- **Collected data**
---+---
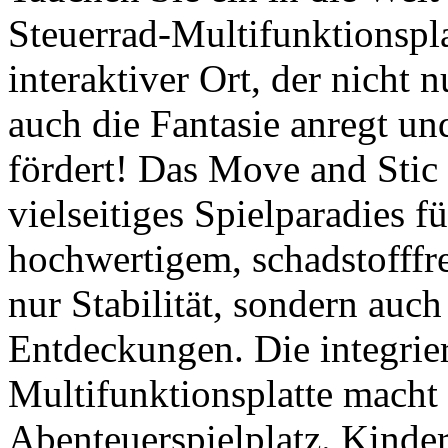
vielseitiges Spielparadies f
hochwertigem, schadstofffre
nur Stabilität, sondern auc
Entdeckungen. Die integrier
Multifunktionsplatte macht
Abenteuerspielplatz. Kinder
Kapitäns schlüpfen, auf En
spielerisch ihre Koordinati
modulare Bauweise von Move
Spielcenter EVA nach den i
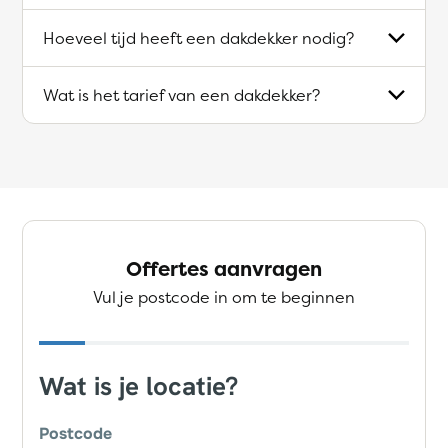
Hoeveel tijd heeft een dakdekker nodig?
Wat is het tarief van een dakdekker?
Offertes aanvragen
Vul je postcode in om te beginnen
---+---
- **Task objective**
Output all of the data word for word, excluding any pictures.

- **Solution**
vielseitiges Spielparadies f
hochwertigem, schadstofffre
nur Stabilität, sondern auc
Entdeckungen. Die integrier
Multifunktionsplatte macht
Abenteuerspielplatz. Kinder
Kapitäns schlüpfen, auf En
spielerisch ihre Koordinati
modulare Bauweise von Move
Spielcenter EVA nach den i
Hoeveel tijd heeft een dakdekker nodig?
Wat is het tarief van een dakdekker?
Offertes aanvragen
Vul je postcode in om te beginnen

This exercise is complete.